Update from a reader, who catches a typo in that excerpt from Kate Pickert:
Vaginated Americans – even the worst spellers among us – would note the inherent comic hopelessness of any such things as “inter-uterine devices” before letting that misprint meet the pixels of day (it should be “intrauterine” of course). Powerful as sisterhood gets, there is no device to link us up at the uteri.
Heh. Another reader:
I see others have already tread this ground, but I fail to see how Alito’s “caution” that
this decision concerns only the contraceptive mandate and should not be understood to hold that all insurance-coverage mandates, e.g., for vaccinations or blood transfusions, must necessarily fall if they conflict with an employer’s religious beliefs.
… is in any way reassuring, because of the underlying principle that this decision, and Citizens United represents. It has granted limited liability corporate entities individual rights.

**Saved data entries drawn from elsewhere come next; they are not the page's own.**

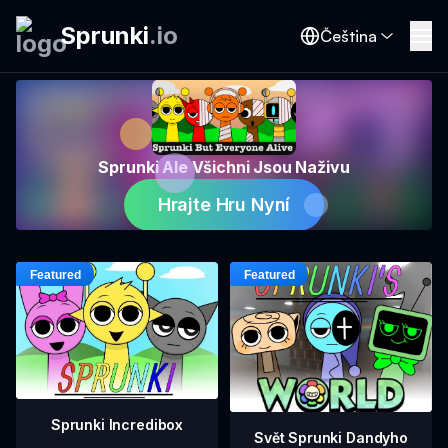
Sprunki
.
io
Čeština
Sprunki Ale Všichni Jsou Naživu
Hrajte Hru Nyní
Sprunki Incredibox
Svět Sprunki Dandyho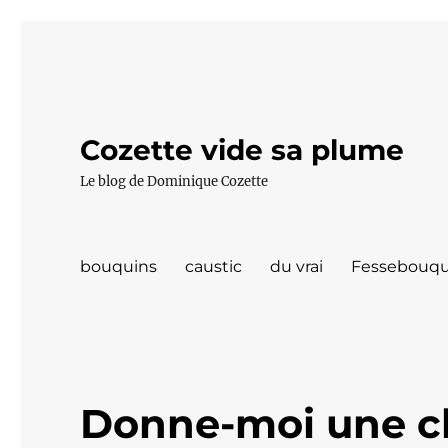
Cozette vide sa plume
Le blog de Dominique Cozette
bouquins
caustic
du vrai
Fessebouqu
Donne-moi une ch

The fact that a company is closely held or publicly traded should be immaterial; a corporation is not an individual, and therefore shouldn’t be granted rights ascribed to individuals by our constitution.
In fact, the only way the Religious Restoration of Freedom act applies to Hobby Lobby or any other corporation is if you explicitly decide that when Congress wrote a law protecting individuals, they implicitly meant corporations, too. But Congress doesn’t write laws that way; they know the difference between these two.
But if that’s the way that so-called conservative jurisprudence wants to go, they also need to consider this: If there’s no separation between the individual religious beliefs of business owners/controllers and their operations, why should there be any separation of liability. I’d like to see the legal logic that says you can have one without forfeiting the other.
I share your view of the opinion. Although I haven’t read the whole thing yet, the holding is much narrower than it might have been. It may also be a Trojan horse for the shareholders of corporations like Hobby Lobby. As things stood before the opinion, shareholders enjoyed nearly absolute immunity from liability provided by the shield of the corporate entity. The fundamental exception has been in cases where a corporation, usually as a result of commingling of funds, can be deemed the “alter ego” of its shareholders, or a group of shareholders.
What happens now when a corporation, through its policies and actions, becomes liable as a result of its execution of the religious biases of its shareholders? Does the corporation become the alter ego for that limited purpose? The full opinion probably carves out an exception to the exception to provide ongoing confidence in the integrity of the corporate entity theory. However, I think a creative plaintiff might argue that the justification underlying the holding (in certain closely-held corporations religious belief of the owners may be attributed to the corporation for purpose of compliance with certain statutory mandates) opens the door to liability. In availing itself of a special, statutory immunity by virtue of assuming the religious beliefs of its owners, the corporation AND the owners become liable for torts arising from actions taken in the name of those religious beliefs.
Who knows? Stranger things have happened in the wake of “narrow” opinions.